To the people going to the police ... they’re not going to charge him on hearsay evidence of him carrying a knife surely? They’d come and speak to him.

Speaking to the police is exactly what I’d be doing and I think you’ll regret it if something happens and you have him the benefit of the doubt right now.

TellySavalashairbrush · 02/10/2019 19:20

Please do not call the police yet. I work with young offenders and carrying a weapon under the age of 18 can result in them getting a conditional caution which lasts for 100 years and can be seen on a DBS.
There are some excellent short films on you tube aimed at teachers try, ‘deep it’ produced by MYM. Or knife crime: a victim’s perspective. Our teenage clients like these as they are modern and they teach a valuable lesson in a non patronising way.

TellySavalashairbrush · 02/10/2019 19:20

Teachers= teenagers
Bloody typo !

Soola · 02/10/2019 19:46

What kind of a knife?

If he gives it up reluctantly what about a Swiss Army knife?

I have one one my key ring as well as a dog knuckle duster for protection.

Bunnybigears · 02/10/2019 19:50

A colleague of mine found her don carrying a knife she contacted a charity (I can find out the name if you want) and my colleague and her son met with a lady whose 16 hear old had been stabbed to death. The son has never carried a knife since.

Lightsabre · 02/10/2019 19:59

If he is carrying a knife for protection then you have a big problem. Not easy but can you move to an area where knife crime isn't an issue or where he'll feel safer?

HoppingPavlova · 03/10/2019 08:07

Also I dont know why everyone is assuming this child is Black!!!

Because the OP stated in a subsequent post that he is a young, black male......

CampingItUp · 03/10/2019 08:21

OP, I would move house.

Might sound hysterical but I live in an area where teenage black males are the victims and perpetrators of knife crime, and the truth is that often they do feel they have no choice. It really is ‘if you can’t beat them join them’ on some estates.

Of course he is at added risk from the police, stop and search etc.

Has he said anything to you about what is going on?

CampingItUp · 03/10/2019 08:27

The mother of a 17 yo stabbed near us had been trying to move house for 2 years because of the environment pressures on young black boys like hers.

Gang exit often involves moving.

Lots of perfectly lovely lads get netted into a gang or knife carrying situation because they have little choice.

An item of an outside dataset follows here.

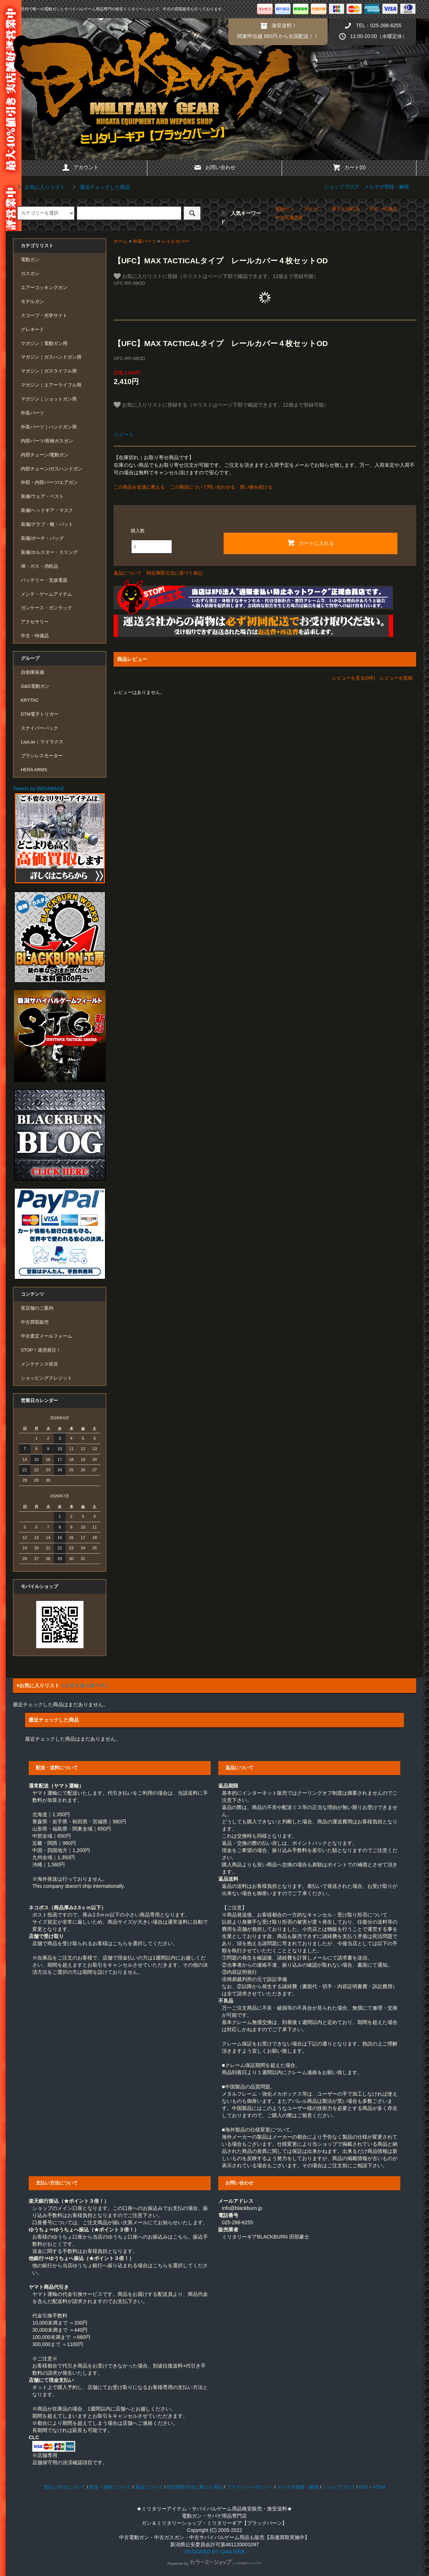 The image size is (429, 2576). What do you see at coordinates (39, 728) in the screenshot?
I see `スナイパーパック` at bounding box center [39, 728].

Evilmorty · 03/10/2019 10:04

Ok I see he is 17. I know this sounds like a lot of work but I would do my absolute best to give him lifts everywhere, and pick him and his friends up. Not go in cars with other boys you don’t know. Try to engage him in to staying home and having some close and trusted friends over to play video games instead of him going out. Talk to his friends, get to know them, suss them out, work out who are the good ones and who aren’t. Talk to him about a martial art training to focus him in a defense art that involves discipline. Is he at college or school? Talk to them about who he hangs around with.

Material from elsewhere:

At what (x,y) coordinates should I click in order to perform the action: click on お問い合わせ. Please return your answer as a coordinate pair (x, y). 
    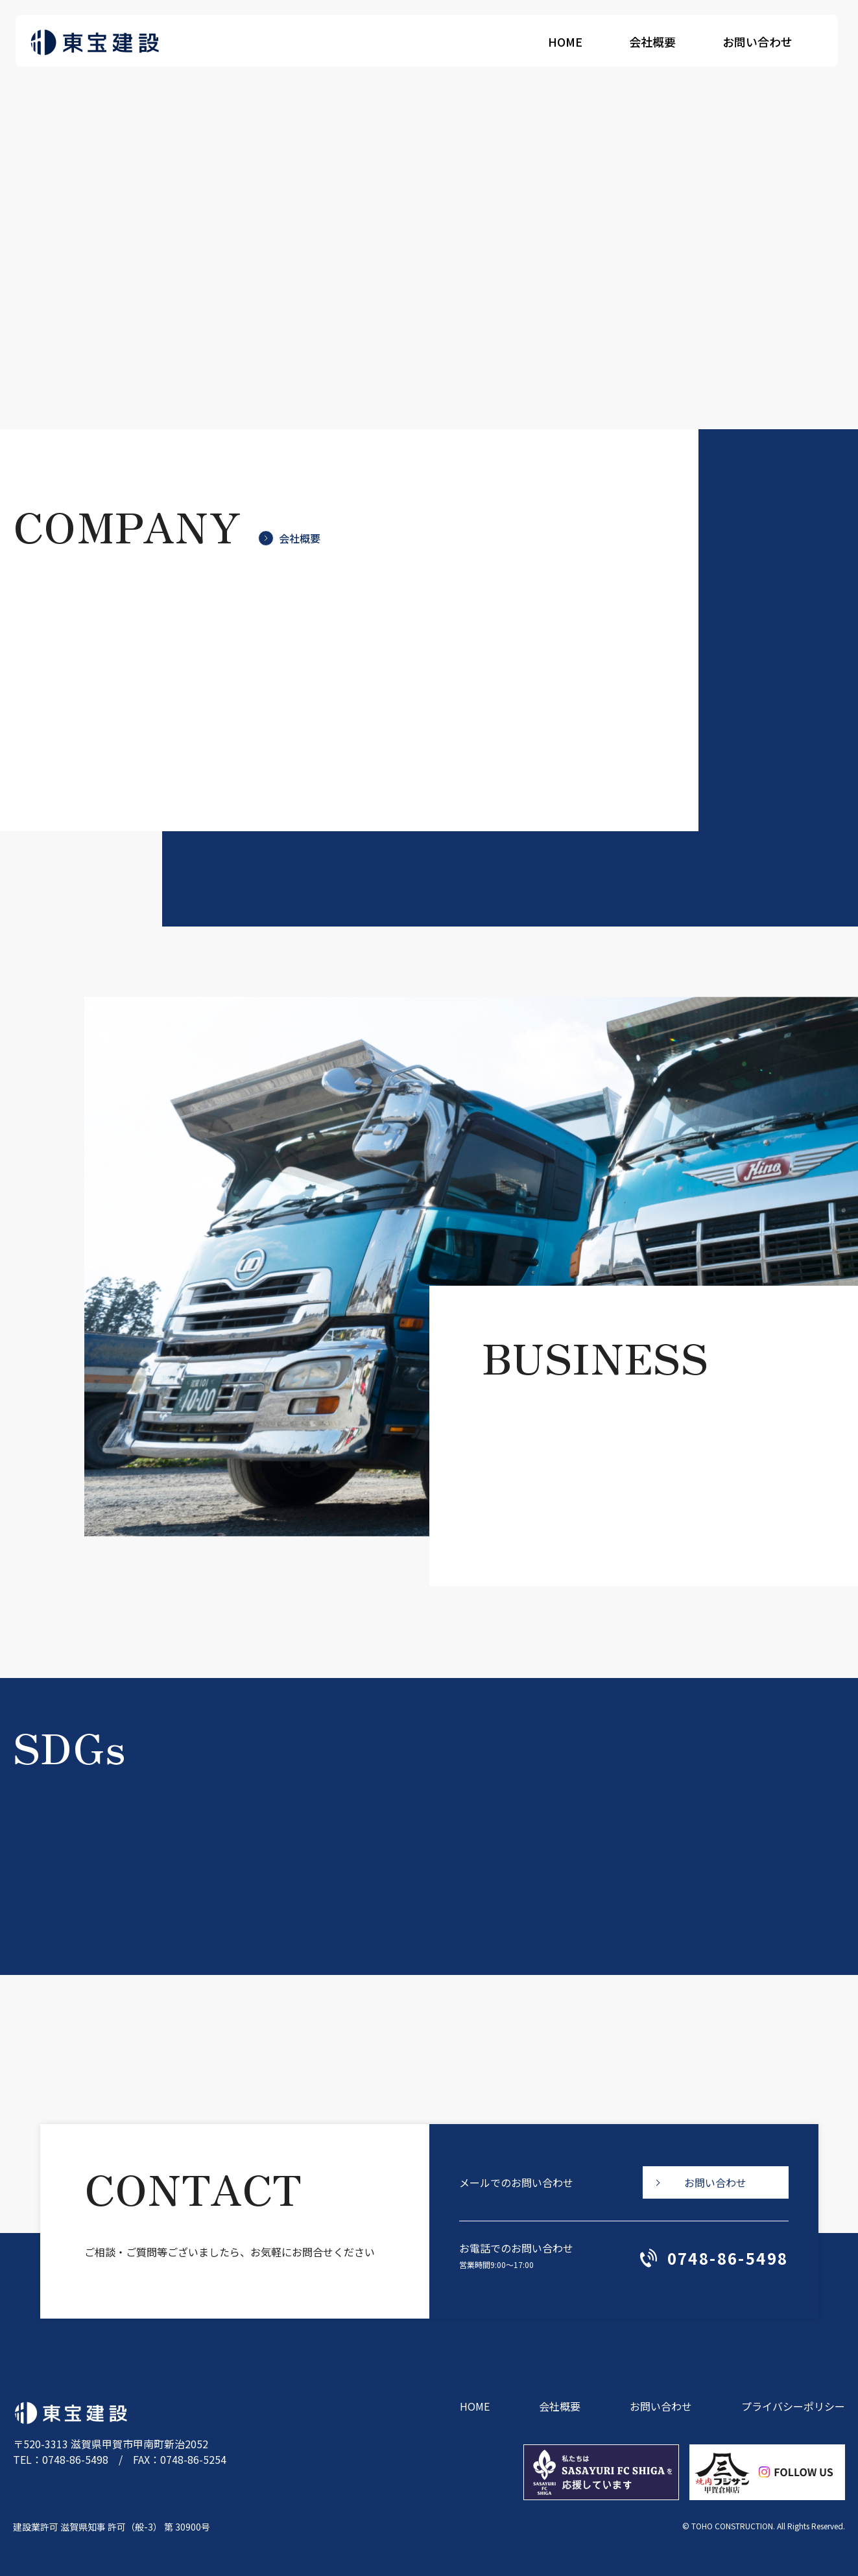     Looking at the image, I should click on (762, 41).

All while looking at moving home.

JayDot500 · 03/10/2019 10:35

He's 17, soon an adult. You need to get firmer with him. OP I'm black too, raising a black son (he's only little though). If you/his dad/someone cannot stop him from carrying the knife, there's a good chance he will be stopped for Stop and Search and then that's the beginning of his criminal record. Or, worst case, he stabs someone and you live with the guilt. Now that you know, you must try to understand why he's carrying it and intervene in the most appropriate way. He can turn things around, no harm done this far.

I nearly lost my brother when he was stabbed. I would say that the police were amazing. They believed my brother was innocent (helped by the fact he wasn't carrying anything and tbh has never had issues with the police as he's a good guy) and found the boy thanks to CCTV. On the day of the trial, they called us to say it collapsed due to lack of evidence. They had found knives under his bed, but the boys mum had stuck up for him and told the police they were hers. The boy ended up with probation but went on to stab someone else, only then did they successfully prosecute him and he went to prison for that stabbing. Don't be that mum.